Fitness tests no doubt play a large role in helping this out. I'm not saying older referees are less fit, just that younger ones normally have more time to contribute to their fitness and have an easier time of maintaining it at the required level.

However, which snubbed referee would actually contest their rejection at a pro contract? Unless there is some serious amount of favouritism going on, I can't see that at the highest level the difference between A and B is that much. This is reflected by the new IRB policy that referees appointed to Tier 1 v. Tier 1 matches will not recieve Performance Evaluations but only referee coaching reports. When someone gets a 91 and the other gets a 93, is there really that much difference? Would a referee have a case to contest if this occured?


My wife has been ranting about the age thing for years.She goes to games and see's a fast tracker,he has a stinker and seeyells at the Evals. about why a beter referee was not put there because the player do deserve the best possible referee.

She should not yell at the evaluator, nor the referee. The Appointments committee obviously believed the referee was up to the standard of match and so the referee was appointed. Also note that if a young referee has a stinker, he/she will have more time to improve and re-evaluate their performance to hopefully improve to the next level. Then again, at the top levels, incoming referees normally only get one shot at making it.

-Bryan

jboulet4648
24-05-06, 15:05
Chef11, have you ever had a stinker of a match? Did someone's wife yell at you? How would that have made you feel? Don't you think the ref felt crappy enough about his performance, than to be taunted by a jealous fellow referee's spouse?

If you never have had a stinker of a match, you probably have not progressed as fast as those of us who have had a stinker of a match. I know from my experiences, I can distinctly point out two matches which were extreme stinkers , which were both over my head, which I got because the match would test me, because I am a potential "fast-track", and the society higher ups knew the best way to develop a ref was to watch him/her sink or swim. If I swam, great, If I sank, better. Why? Because what I learned from each of those matches helped me become ten times a better referee.

SimonSmith
24-05-06, 15:05
Fitness tests no doubt play a large role in helping this out. I'm not saying older referees are less fit, just that younger ones normally have more time to contribute to their fitness and have an easier time of maintaining it at the required level.

However, which snubbed referee would actually contest their rejection at a pro contract? Unless there is some serious amount of favouritism going on, I can't see that at the highest level the difference between A and B is that much. This is reflected by the new IRB policy that referees appointed to Tier 1 v. Tier 1 matches will not recieve Performance Evaluations but only referee coaching reports. When someone gets a 91 and the other gets a 93, is there really that much difference? Would a referee have a case to contest if this occured?-Bryan

If there is a consistent pattern of discrimination, then possibly, yes. I've seen cases won in more spurious circumstances (work in HR for my sins....)
Or if there is any kind of policy in existence which mandates any kind of age barrier/limitation....Unless the body can make a convincing case about the ability to do the job equating to age - which may be a stretch - then there could be a problem.

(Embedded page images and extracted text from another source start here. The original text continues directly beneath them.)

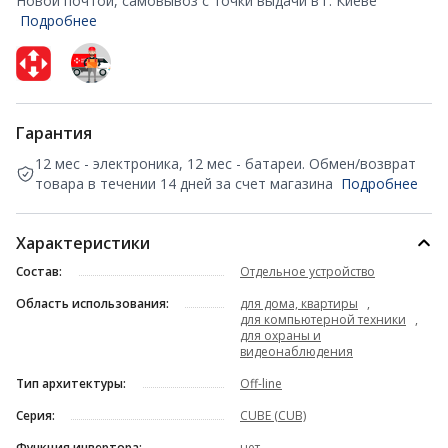
Новой почтой, самовывоз с точки выдачи в г. Киеве
Подробнее
Гарантия
12 мес - электроника, 12 мес - батареи. Обмен/возврат
товара в течении 14 дней за счет магазина
Подробнее
Характеристики
Состав:
Отдельное устройство
Область использования:
для дома, квартиры
,
для компьютерной техники
,
для охраны и
видеонаблюдения
Тип архитектуры:
Off-line
Серия:
CUBE (CUB)
Функция инвертора:
нет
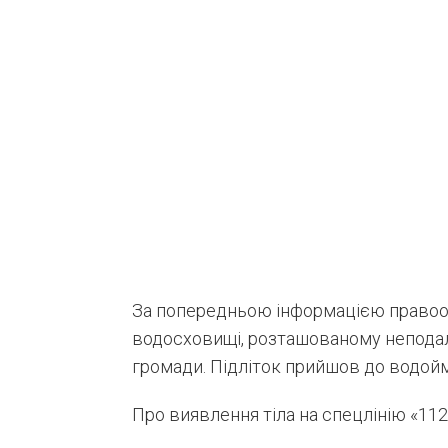
За попередньою інформацією правоохо
водосховищі, розташованому непода
громади. Підліток прийшов до водойми
Про виявлення тіла на спецлінію «1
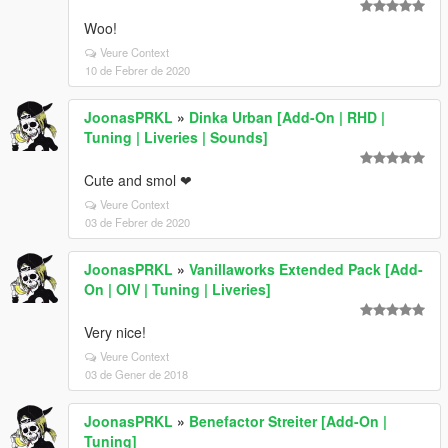
Woo!
Veure Context
10 de Febrer de 2020
JoonasPRKL
»
Dinka Urban [Add-On | RHD |
Tuning | Liveries | Sounds]
Cute and smol ❤
Veure Context
03 de Febrer de 2020
JoonasPRKL
»
Vanillaworks Extended Pack [Add-
On | OIV | Tuning | Liveries]
Very nice!
Veure Context
03 de Gener de 2018
JoonasPRKL
»
Benefactor Streiter [Add-On |
Tuning]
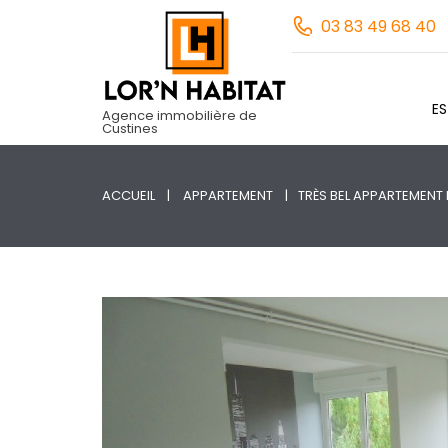
03 83 49 68 40
E
Agence immobilière de
Custines
ACCUEIL
APPARTEMENT
TRÈS BEL APPARTEMENT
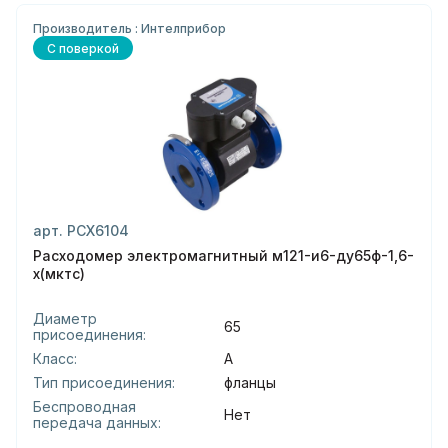
Производитель : Интелприбор
С поверкой
арт. РСХ6104
Расходомер электромагнитный м121-и6-ду65ф-1,6-
х(мктс)
Диаметр
65
присоединения:
Класс:
А
Тип присоединения:
фланцы
Беспроводная
Нет
передача данных:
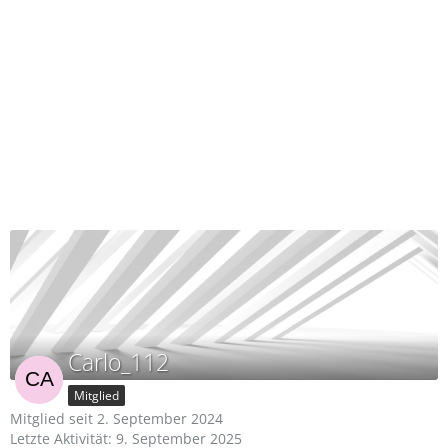
Carlo_112
Mitglied
Mitglied seit 2. September 2024
Letzte Aktivität:
9. September 2025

I don't really see the circumstances in which a passed-over referee would make a case, but you never know.
I'm in the USA - I've heard of crazier things!

OB..
24-05-06, 17:05
Age can easily be measured, and we all know how old we will be in 10 years time (we hope!). Unfortunately age is not in itself a measure of ability, even though it correlates fairly well with eg fitness.

The other criteria are less easy to measure and even harder to predict. I have certainly seen older referees at my level who compensate for waning fitness with greater experience. Higher up this is harder to achieve, and virtually impossible at the top levels.

Because it is easiest to measure, age tends to be used as shorthand for other criteria.

I really would like to see some evidence that better referees are being left behind purely on age grounds before I get too worked up about setting reasonable age guidelines.